Am nächsten Morgen fahren wir – mit Isabella „am Haken“ - die ehemalige Römerstrasse zum alten Fernpassübergang hoch. Auf der Forststrasse ist das eine etwas wacklige und leicht instabile Angelegenheit, aber Isabella tritt fleißig mit. Hinunter fährt sie selbst, aber der steile Schotterweg ist noch eine große Herausforderung. Im Inntal geht es ab Imst auf dem geteerten Inntalradweg bis zur nächsten Übernachtung kurz vor Landeck.
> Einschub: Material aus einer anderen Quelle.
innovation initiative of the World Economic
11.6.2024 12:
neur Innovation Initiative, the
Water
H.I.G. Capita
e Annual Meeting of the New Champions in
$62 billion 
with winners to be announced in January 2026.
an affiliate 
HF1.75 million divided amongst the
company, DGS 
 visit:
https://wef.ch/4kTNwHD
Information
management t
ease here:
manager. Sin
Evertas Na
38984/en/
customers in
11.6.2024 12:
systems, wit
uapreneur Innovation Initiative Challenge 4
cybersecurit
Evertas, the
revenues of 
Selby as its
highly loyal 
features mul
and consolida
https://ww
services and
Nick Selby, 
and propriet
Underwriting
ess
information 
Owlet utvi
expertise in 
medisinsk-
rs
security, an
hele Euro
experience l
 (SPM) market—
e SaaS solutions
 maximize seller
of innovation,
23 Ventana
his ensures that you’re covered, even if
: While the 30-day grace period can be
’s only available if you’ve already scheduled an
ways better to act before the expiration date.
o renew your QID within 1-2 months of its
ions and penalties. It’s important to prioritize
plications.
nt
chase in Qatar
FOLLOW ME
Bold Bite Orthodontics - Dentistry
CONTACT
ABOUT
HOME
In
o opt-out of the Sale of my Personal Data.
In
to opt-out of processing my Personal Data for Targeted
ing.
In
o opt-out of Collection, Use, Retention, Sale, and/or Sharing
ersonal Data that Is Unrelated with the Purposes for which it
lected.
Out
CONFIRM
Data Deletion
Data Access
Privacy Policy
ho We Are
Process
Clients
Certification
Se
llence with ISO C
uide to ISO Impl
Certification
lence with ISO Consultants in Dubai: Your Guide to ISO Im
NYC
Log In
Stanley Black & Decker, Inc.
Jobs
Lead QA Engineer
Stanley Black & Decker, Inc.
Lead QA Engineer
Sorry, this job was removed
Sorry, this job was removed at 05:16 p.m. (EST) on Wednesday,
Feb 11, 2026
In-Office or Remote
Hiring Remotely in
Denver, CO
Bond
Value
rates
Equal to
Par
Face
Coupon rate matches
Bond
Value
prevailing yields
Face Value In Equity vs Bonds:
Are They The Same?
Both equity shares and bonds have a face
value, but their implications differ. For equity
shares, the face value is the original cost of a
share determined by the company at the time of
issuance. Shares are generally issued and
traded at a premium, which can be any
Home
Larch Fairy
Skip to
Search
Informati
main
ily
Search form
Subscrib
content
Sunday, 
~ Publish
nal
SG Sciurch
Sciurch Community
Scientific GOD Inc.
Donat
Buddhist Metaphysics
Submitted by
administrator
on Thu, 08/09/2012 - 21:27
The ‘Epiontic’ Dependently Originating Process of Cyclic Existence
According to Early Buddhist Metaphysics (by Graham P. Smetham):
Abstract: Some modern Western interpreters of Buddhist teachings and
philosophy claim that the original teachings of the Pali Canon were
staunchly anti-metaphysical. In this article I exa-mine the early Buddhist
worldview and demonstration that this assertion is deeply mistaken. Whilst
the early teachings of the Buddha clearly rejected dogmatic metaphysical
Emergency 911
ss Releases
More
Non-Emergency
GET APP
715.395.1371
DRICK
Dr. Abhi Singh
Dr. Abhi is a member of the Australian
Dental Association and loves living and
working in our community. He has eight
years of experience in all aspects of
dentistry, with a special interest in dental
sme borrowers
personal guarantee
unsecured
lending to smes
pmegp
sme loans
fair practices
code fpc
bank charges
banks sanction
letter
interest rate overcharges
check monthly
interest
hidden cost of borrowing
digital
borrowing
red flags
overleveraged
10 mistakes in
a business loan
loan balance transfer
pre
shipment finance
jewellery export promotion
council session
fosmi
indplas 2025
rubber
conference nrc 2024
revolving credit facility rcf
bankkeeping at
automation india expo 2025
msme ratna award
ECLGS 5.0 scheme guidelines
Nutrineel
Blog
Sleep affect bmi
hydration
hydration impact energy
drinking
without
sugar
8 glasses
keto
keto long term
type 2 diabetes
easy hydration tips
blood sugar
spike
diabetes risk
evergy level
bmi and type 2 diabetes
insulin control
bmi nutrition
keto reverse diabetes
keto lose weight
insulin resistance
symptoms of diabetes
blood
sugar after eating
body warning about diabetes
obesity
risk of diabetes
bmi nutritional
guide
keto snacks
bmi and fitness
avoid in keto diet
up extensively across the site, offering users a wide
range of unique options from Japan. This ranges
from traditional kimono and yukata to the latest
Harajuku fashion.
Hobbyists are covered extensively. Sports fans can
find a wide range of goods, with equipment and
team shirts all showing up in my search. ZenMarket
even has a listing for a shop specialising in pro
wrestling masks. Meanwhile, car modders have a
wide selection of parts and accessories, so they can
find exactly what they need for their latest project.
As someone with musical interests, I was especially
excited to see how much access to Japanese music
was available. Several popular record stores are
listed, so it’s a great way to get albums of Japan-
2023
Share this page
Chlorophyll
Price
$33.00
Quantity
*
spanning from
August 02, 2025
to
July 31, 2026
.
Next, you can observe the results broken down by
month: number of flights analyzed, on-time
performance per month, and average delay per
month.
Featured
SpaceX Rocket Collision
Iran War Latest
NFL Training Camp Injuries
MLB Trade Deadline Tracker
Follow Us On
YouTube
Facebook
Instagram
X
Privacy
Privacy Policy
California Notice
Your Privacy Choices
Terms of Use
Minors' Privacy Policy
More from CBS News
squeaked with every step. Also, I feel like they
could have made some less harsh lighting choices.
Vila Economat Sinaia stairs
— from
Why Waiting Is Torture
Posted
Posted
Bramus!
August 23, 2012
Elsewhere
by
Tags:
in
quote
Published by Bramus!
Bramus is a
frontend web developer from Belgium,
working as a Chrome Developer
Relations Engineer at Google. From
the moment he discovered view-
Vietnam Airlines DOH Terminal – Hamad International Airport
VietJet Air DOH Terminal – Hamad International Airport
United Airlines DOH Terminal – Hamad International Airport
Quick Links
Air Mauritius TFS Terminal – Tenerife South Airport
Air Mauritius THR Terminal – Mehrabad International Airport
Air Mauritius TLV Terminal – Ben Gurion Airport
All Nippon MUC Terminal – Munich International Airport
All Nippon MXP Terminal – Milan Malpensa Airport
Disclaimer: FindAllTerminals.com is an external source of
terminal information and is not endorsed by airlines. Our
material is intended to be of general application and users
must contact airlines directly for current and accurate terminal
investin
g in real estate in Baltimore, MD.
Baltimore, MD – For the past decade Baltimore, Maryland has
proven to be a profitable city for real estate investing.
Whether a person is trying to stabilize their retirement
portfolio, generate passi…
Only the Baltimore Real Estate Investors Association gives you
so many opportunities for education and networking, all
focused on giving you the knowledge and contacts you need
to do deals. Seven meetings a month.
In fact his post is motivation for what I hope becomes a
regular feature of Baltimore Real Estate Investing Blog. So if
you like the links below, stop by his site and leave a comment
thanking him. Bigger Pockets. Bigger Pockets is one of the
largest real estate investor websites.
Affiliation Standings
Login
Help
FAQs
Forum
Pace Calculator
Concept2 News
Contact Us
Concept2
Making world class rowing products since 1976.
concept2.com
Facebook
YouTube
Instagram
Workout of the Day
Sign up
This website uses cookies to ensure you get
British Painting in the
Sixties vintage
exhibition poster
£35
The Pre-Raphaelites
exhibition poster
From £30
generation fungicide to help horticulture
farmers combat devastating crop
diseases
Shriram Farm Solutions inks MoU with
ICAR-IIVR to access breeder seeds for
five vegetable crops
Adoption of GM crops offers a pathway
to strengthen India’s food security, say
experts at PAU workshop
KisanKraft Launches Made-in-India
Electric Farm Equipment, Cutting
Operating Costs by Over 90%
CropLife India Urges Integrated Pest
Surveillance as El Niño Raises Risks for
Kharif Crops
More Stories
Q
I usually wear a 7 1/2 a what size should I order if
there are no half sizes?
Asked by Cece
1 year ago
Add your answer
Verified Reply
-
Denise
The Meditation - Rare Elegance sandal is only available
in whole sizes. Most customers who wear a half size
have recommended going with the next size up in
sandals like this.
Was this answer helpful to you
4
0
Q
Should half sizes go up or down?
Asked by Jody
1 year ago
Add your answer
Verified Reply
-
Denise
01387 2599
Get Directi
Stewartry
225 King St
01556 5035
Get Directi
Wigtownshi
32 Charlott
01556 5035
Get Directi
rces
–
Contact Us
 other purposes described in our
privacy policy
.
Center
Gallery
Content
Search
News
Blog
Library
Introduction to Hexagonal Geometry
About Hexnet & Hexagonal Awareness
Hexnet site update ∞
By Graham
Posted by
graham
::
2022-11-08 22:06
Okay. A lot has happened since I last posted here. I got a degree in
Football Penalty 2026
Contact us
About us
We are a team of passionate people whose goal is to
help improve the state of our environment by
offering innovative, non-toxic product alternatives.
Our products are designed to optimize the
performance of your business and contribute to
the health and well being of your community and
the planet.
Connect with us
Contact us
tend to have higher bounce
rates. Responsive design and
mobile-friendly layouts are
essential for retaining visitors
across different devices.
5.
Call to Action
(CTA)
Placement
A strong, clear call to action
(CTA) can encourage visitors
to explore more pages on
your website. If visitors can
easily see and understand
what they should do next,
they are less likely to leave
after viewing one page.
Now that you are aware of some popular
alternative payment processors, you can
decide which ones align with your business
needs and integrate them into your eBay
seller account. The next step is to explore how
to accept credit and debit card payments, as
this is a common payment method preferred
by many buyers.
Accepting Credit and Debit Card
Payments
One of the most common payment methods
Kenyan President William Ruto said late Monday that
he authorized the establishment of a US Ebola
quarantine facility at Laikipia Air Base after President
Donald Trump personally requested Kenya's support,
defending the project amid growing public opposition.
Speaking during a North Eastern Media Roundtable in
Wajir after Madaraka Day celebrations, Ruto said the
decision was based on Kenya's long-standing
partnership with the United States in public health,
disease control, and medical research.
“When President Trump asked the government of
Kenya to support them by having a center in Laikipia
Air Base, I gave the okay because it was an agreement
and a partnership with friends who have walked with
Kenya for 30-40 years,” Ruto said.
Die Bundesstrasse von Landeck Richtung Reschenpass wird gerade renoviert und ist gesperrt. Unser Radweg – eine schmale Nebenstrecke am anderen Flussufer - wird deshalb auch von Einheimischen befahren und durch einen stundenweisen Einbahnverkehr geregelt. Da wir inzwischen Isabellas Rad ständig angekoppelt lassen, kommen wir deutlich schneller voran und sparen uns insgesamt sogar zwei volle Tage gegenüber dem ursprünglichen Plan ein. Die direkte, vielbefahrene Auffahrt nach Nauders und zum Reschenpasss ist normalerweise für Räder gesperrt. Aber auch hier wird gerade gebaut und umgeleitet. Die Radfahrer müssen von der alten Brücke in Altfinstermünz deshalb extrem steil bis zur Bundesstrasse fahren oder schieben, die wir dann aber allein für uns haben. Nach Arbeitsschluss um 17 Uhr wird die Sperre zwar wieder aufgehoben, aber da sind wir schon im Ort angelangt, bevor der LKW-Verkehr wiedereinsetzt. In der Nacht regnet es das einzige Mal zwar heftig, aber bis zum Morgen ist schon wieder alles trocken.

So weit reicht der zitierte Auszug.